#### Work item
The expected output is exactly the lines below, starting at the line with "6th/2015), who carried" and ending at the line with "the Extraliga’s Trinec", both included; no other line belongs in it.

#### Dataset records

▶

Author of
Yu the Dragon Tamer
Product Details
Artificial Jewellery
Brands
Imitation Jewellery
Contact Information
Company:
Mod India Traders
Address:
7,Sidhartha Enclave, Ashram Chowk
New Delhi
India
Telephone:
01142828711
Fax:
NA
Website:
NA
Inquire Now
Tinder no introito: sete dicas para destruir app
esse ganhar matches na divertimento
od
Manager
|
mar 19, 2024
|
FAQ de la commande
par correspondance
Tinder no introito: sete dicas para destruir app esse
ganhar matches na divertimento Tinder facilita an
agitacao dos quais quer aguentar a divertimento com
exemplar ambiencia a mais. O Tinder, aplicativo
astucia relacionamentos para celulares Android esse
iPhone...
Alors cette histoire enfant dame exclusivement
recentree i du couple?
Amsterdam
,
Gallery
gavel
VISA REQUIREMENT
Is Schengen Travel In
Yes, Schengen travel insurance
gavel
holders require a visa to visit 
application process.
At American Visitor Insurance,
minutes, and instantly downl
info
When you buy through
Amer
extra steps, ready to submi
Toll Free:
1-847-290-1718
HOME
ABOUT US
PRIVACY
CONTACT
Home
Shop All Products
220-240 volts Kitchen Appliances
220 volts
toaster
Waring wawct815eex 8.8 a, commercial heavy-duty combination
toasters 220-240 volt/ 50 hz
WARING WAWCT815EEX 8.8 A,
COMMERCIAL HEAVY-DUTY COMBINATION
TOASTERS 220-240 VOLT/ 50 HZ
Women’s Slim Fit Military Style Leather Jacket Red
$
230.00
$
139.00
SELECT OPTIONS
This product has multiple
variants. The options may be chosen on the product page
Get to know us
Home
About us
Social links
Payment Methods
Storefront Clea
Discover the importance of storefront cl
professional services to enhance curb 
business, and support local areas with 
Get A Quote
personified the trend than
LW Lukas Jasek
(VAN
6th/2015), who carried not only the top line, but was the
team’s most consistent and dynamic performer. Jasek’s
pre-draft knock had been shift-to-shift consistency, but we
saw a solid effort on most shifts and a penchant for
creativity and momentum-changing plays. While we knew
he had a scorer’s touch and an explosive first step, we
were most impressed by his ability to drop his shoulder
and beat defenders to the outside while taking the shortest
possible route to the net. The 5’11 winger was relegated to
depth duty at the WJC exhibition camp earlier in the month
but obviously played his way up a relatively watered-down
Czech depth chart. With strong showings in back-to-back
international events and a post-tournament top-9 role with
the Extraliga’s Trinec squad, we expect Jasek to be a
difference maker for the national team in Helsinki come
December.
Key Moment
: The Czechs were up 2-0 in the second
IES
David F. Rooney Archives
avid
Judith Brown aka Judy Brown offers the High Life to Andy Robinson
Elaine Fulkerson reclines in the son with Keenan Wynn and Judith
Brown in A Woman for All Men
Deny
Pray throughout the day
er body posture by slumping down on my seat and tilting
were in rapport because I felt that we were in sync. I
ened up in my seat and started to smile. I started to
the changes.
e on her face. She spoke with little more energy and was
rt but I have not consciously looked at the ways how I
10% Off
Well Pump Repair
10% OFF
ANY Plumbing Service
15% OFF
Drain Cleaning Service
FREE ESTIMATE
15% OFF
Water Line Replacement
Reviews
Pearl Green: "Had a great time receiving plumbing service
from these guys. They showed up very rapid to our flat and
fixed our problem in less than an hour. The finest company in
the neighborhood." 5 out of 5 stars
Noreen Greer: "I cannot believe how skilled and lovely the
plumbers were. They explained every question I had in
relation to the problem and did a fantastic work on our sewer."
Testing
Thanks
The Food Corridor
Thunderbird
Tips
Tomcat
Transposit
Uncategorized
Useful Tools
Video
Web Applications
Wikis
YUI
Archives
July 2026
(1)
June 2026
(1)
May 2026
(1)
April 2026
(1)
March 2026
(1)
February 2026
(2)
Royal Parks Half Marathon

◀

#### Reply to the task
6th/2015), who carried not only the top line, but was the
team’s most consistent and dynamic performer. Jasek’s
pre-draft knock had been shift-to-shift consistency, but we
saw a solid effort on most shifts and a penchant for
creativity and momentum-changing plays. While we knew
he had a scorer’s touch and an explosive first step, we
were most impressed by his ability to drop his shoulder
and beat defenders to the outside while taking the shortest
possible route to the net. The 5’11 winger was relegated to
depth duty at the WJC exhibition camp earlier in the month
but obviously played his way up a relatively watered-down
Czech depth chart. With strong showings in back-to-back
international events and a post-tournament top-9 role with
the Extraliga’s Trinec squad, we expect Jasek to be a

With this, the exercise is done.